(Collected data)
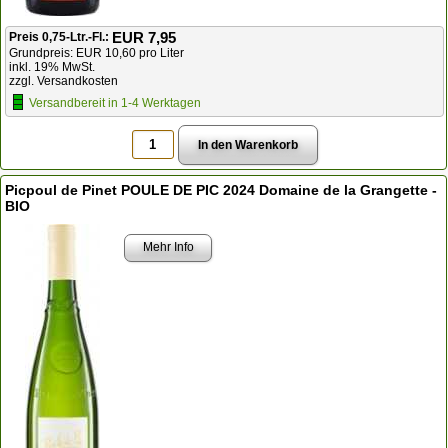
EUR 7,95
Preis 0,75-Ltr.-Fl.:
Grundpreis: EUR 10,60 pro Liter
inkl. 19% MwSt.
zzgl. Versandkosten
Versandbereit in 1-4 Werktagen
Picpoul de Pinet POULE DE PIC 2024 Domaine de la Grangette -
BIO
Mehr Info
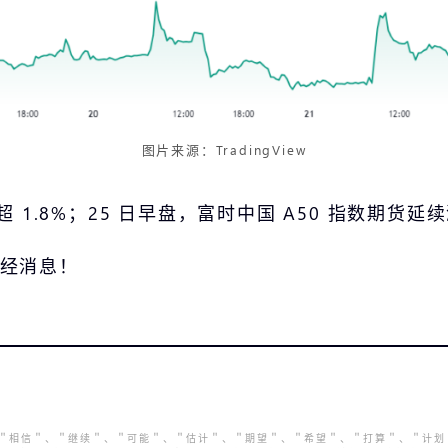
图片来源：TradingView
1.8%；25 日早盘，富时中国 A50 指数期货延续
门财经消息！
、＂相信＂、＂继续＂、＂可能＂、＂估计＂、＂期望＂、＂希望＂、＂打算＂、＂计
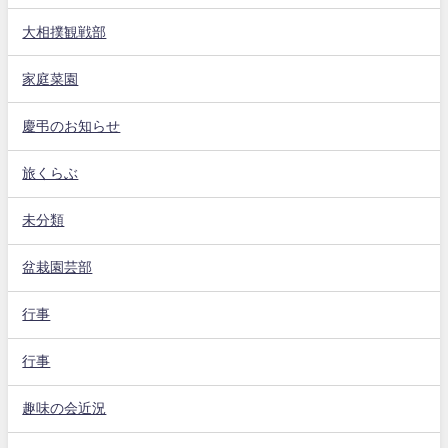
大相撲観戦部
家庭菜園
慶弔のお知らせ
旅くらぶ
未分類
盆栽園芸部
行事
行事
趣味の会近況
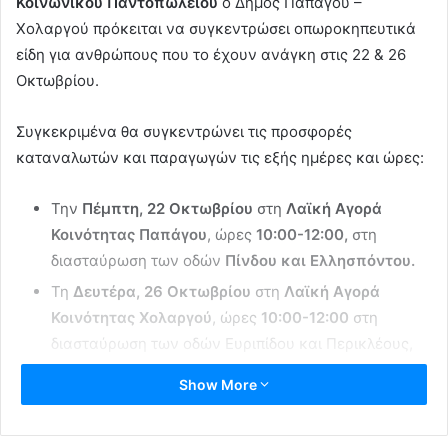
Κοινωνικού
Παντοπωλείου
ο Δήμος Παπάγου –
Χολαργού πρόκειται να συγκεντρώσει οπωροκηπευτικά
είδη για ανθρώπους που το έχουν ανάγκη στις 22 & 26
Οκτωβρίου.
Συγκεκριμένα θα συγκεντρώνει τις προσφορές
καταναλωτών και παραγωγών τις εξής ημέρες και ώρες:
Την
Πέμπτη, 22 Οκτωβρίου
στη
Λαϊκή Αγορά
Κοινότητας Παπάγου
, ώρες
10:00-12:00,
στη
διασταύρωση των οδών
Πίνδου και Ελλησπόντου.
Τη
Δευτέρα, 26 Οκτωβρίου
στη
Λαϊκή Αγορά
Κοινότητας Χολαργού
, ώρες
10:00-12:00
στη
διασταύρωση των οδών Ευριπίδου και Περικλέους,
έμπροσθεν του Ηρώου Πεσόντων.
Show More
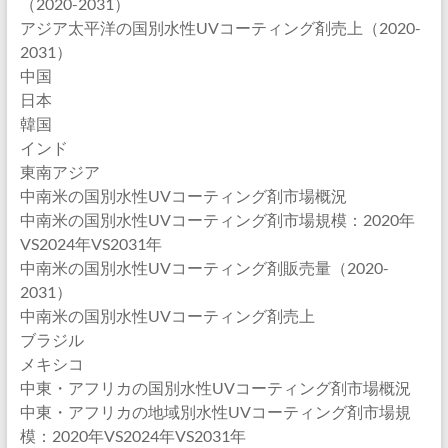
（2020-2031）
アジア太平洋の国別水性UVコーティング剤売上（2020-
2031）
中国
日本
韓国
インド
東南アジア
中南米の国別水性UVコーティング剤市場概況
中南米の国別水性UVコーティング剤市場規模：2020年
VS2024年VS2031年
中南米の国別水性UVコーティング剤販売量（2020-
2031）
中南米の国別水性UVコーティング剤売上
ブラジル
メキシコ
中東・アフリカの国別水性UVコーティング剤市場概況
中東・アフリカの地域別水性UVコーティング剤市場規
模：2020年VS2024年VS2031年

Description of the task> Give every entry again as it is, dropping its pictures.

Answer for this exercise>
EUR 7,95
Preis 0,75-Ltr.-Fl.:
Grundpreis: EUR 10,60 pro Liter
inkl. 19% MwSt.
zzgl. Versandkosten
Versandbereit in 1-4 Werktagen
Picpoul de Pinet POULE DE PIC 2024 Domaine de la Grangette -
BIO
Mehr Info
图片来源：TradingView
1.8%；25 日早盘，富时中国 A50 指数期货延续
门财经消息！
、＂相信＂、＂继续＂、＂可能＂、＂估计＂、＂期望＂、＂希望＂、＂打算＂、＂计
大相撲観戦部
家庭菜園
慶弔のお知らせ
旅くらぶ
未分類
盆栽園芸部
行事
行事
趣味の会近況
Κοινωνικού
Παντοπωλείου
ο Δήμος Παπάγου –
Χολαργού πρόκειται να συγκεντρώσει οπωροκηπευτικά
είδη για ανθρώπους που το έχουν ανάγκη στις 22 & 26
Οκτωβρίου.
Συγκεκριμένα θα συγκεντρώνει τις προσφορές
καταναλωτών και παραγωγών τις εξής ημέρες και ώρες:
Την
Πέμπτη, 22 Οκτωβρίου
στη
Λαϊκή Αγορά
Κοινότητας Παπάγου
, ώρες
10:00-12:00,
στη
διασταύρωση των οδών
Πίνδου και Ελλησπόντου.
Τη
Δευτέρα, 26 Οκτωβρίου
στη
Λαϊκή Αγορά
Κοινότητας Χολαργού
, ώρες
10:00-12:00
στη
διασταύρωση των οδών Ευριπίδου και Περικλέους,
έμπροσθεν του Ηρώου Πεσόντων.
Show More
（2020-2031）
アジア太平洋の国別水性UVコーティング剤売上（2020-
2031）
中国
日本
韓国
インド
東南アジア
中南米の国別水性UVコーティング剤市場概況
中南米の国別水性UVコーティング剤市場規模：2020年
VS2024年VS2031年
中南米の国別水性UVコーティング剤販売量（2020-
2031）
中南米の国別水性UVコーティング剤売上
ブラジル
メキシコ
中東・アフリカの国別水性UVコーティング剤市場概況
中東・アフリカの地域別水性UVコーティング剤市場規
模：2020年VS2024年VS2031年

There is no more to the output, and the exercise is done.